One of the most beautiful passages in scripture has to be John 1:14: “And the Word became flesh and dwelt among us, and we beheld His glory, the glory as of the only begotten of the Father, full of grace and truth.” This text is pregnant with meaning.
To begin with, John tells us that that “Word,” which existed from the very beginning, “became flesh and dwelt among us.” The word that is used for “dwelt” here literally means to “tabernacle” or “tent” among us. This shows us that Jesus was the fulfillment of the Old Testament sanctuary and its services. All the sacrifices and festivals culminated in His life.
But it also tells us that Jesus was eager to be among His people—so much so that He pitched a tent and camped among us. As one version puts it, “The Word became flesh and blood, and moved into the neighborhood.” Interestingly, as you may recall, the tabernacle in the Old Testament was in the very center of the camp among the Children of Israel. God didn’t want to be on the outskirts of town.
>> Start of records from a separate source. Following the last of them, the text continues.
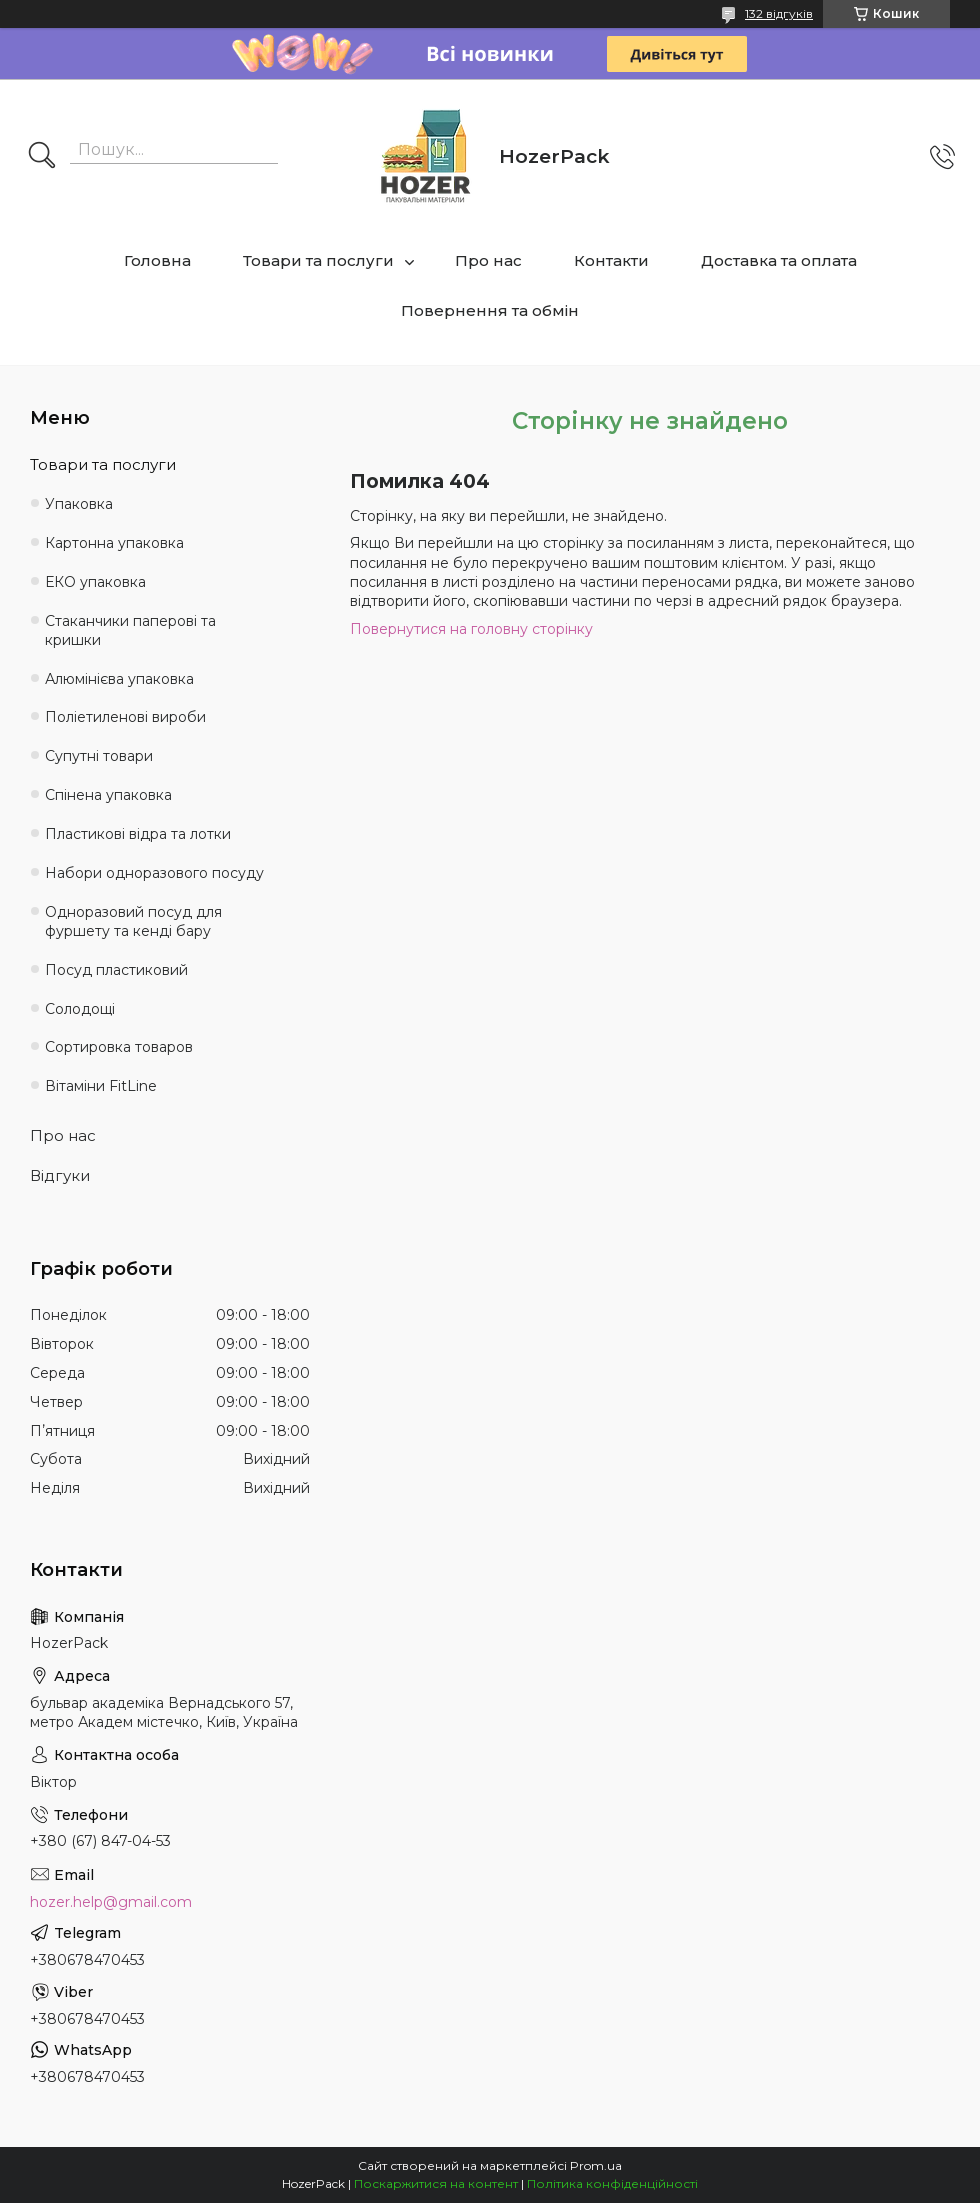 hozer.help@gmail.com (111, 1902)
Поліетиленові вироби (125, 717)
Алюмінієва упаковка (119, 679)
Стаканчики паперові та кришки (130, 630)
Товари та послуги (318, 260)
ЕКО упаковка (95, 582)
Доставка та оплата (779, 260)
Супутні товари (99, 756)
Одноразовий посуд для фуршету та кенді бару (133, 921)
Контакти (611, 260)
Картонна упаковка (114, 543)
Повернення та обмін (490, 310)
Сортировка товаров (119, 1047)
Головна (157, 260)
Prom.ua (596, 2165)
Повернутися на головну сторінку (471, 629)
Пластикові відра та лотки (138, 834)
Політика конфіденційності (612, 2183)
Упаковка (79, 504)
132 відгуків (779, 13)
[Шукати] (42, 157)
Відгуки (60, 1175)
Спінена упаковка (108, 795)
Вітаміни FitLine (101, 1086)
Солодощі (80, 1009)
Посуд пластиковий (116, 970)
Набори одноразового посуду (154, 873)
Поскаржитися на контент (436, 2183)
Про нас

He wanted to be in the very center of the “action.”
And the same was true of Jesus, of course. For 33 years He “camped” among His people, eager for fellowship and initiating relationships.
What may come as a further surprise for us is that it was in this tabernacle-ing that “we beheld His glory.” Usually we think of glory as being something very powerful. God thumps His chest and exerts His sovereign authority. He dazzles us with His might and power. This, to us, is glory. But God’s definition of glory is almost the complete opposite of ours. His glory consists—not of wealth, strength, and brute force—but of humility, love, and drawing closer to His people. It consists of “grace and truth,” of giving, rather than taking.